Let’s think about two big brands in the market and consider their brand mission and vision…
What do you think when you think of Amazon? We’d put money on it that convenience and reliability are somewhere near the top of the list. Maybe the billionaire boss, too. That’s exactly what Amazon want you to think. Even some the biggest critics of Amazon still use it due to the ease of access to goods, entertainment, and smart home technology.
So, how does that public perception match up with their brand vision?
“We aim to be Earth’s most customer centric company.”
And their mission?
“Our mission is to continually raise the bar of the customer experience by using the internet and technology to help consumers find, discover and buy anything, and empower businesses and content creators to maximise their success.”

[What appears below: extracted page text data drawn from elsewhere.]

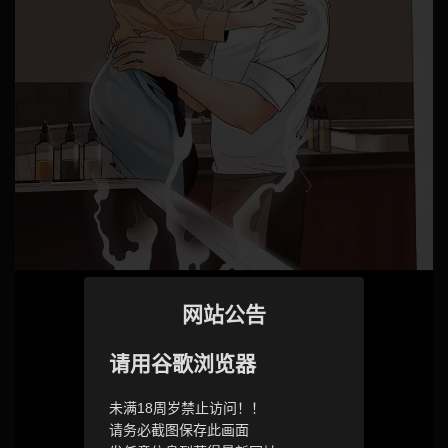
网站公告
请用谷歌浏览器
未满18周岁禁止访问！！
请务必截图保存此画面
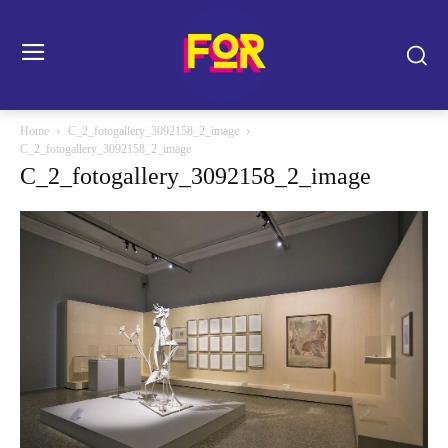
Home
C_2_fotogallery_3092158_2_image
C_2_fotogallery_3092158_2_image
C_2_fotogallery_3092158_2_image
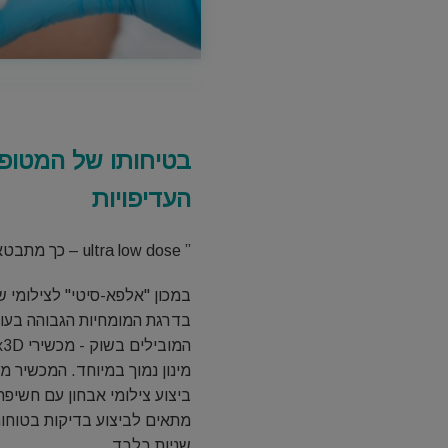
בטיחותו של המטופ
העדיפויות
” ultra low dose – כך מתבטאת אהבה אמיתית"
במכון "אלפא-סיטי" לצילומי 
בדרגת המומחיות הגבוהה בעולם
מינון נמוך במיוחד. המכשיר מ
ביצוע צילומי אבחון עם חשיפה
שניות בלבד.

Amazon’s vision and mission statement are simple yet powerful. And they certainly permeate through the business. Ever had to complain about an item you didn’t receive? In most cases, you’ll get a next-day replacement, no questions asked. Most telling of all, is that people seem to sail through years with Amazon without needing to contact customer services once.
We’ll delve more into how Amazon keep this theme running through their brand in more detail later.
We’re pretty sure you get a good idea of Nike’s brand with their tagline; Just Do It. Nike are all about innovation and helping you be the best athlete you can be. They exist to motivate people into action.
Nike keep it simple with a single statement combining their vision and mission…
“To bring inspiration and innovation to every athlete* in the world.
“*If you have a body, you are an athlete.”
They nail the statement in a way that resonates with professional sportspeople, and the every-day coach potato too.
Key Values of your Brand
It’s vital that you consider the key values of your business. Company values should be in harmony with your vision/mission statement and should form your business strategy and the basis upon which you make decisions. If the way you do business isn’t in line the company values, it could seem insincere, inauthentic and unethical.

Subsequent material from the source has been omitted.